TASK REQUIREMENTS:
What you return should match the data word for word, minus the images.

DATA IN THIS EXERCISE:
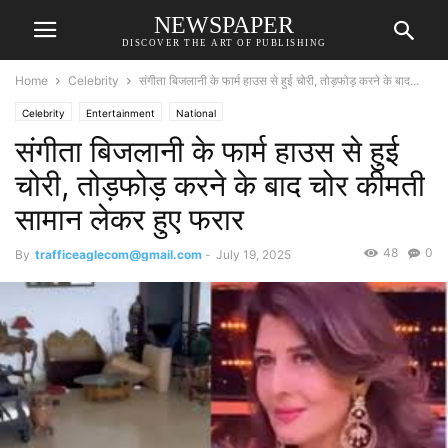
NEWSPAPER
DISCOVER THE ART OF PUBLISHING
Home
Celebrity
संगीता बिजलानी के फार्म हाउस से हुई चोरी, तोड़फोड़ करने के बाद...
Celebrity
Entertainment
National
संगीता बिजलानी के फार्म हाउस से हुई
चोरी, तोड़फोड़ करने के बाद चोर कीमती
सामान लेकर हुए फरार
48
0
By
trafficeaglecom@gmail.com
-
July 19, 2025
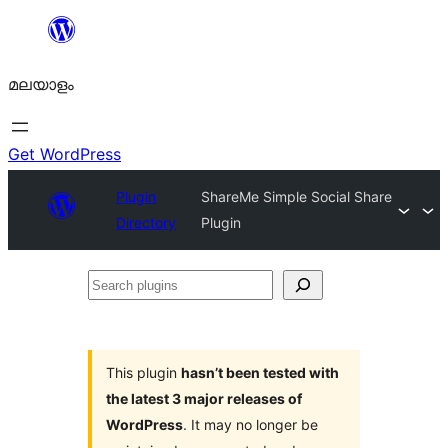
ഉള്ളടക്കത്തിലേക്ക്
നീങ്ങുക
മലയാളം
Get WordPress
Plugin
ShareMe Simple Social Share
Directory
Plugin
Search
plugins
This plugin
hasn’t been tested with
the latest 3 major releases of
WordPress
. It may no longer be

PROBLEM SOLUTION:
NEWSPAPER
DISCOVER THE ART OF PUBLISHING
Home
Celebrity
संगीता बिजलानी के फार्म हाउस से हुई चोरी, तोड़फोड़ करने के बाद...
Celebrity
Entertainment
National
संगीता बिजलानी के फार्म हाउस से हुई
चोरी, तोड़फोड़ करने के बाद चोर कीमती
सामान लेकर हुए फरार
48
0
By
trafficeaglecom@gmail.com
-
July 19, 2025
ഉള്ളടക്കത്തിലേക്ക്
നീങ്ങുക
മലയാളം
Get WordPress
Plugin
ShareMe Simple Social Share
Directory
Plugin
Search
plugins
This plugin
hasn’t been tested with
the latest 3 major releases of
WordPress
. It may no longer be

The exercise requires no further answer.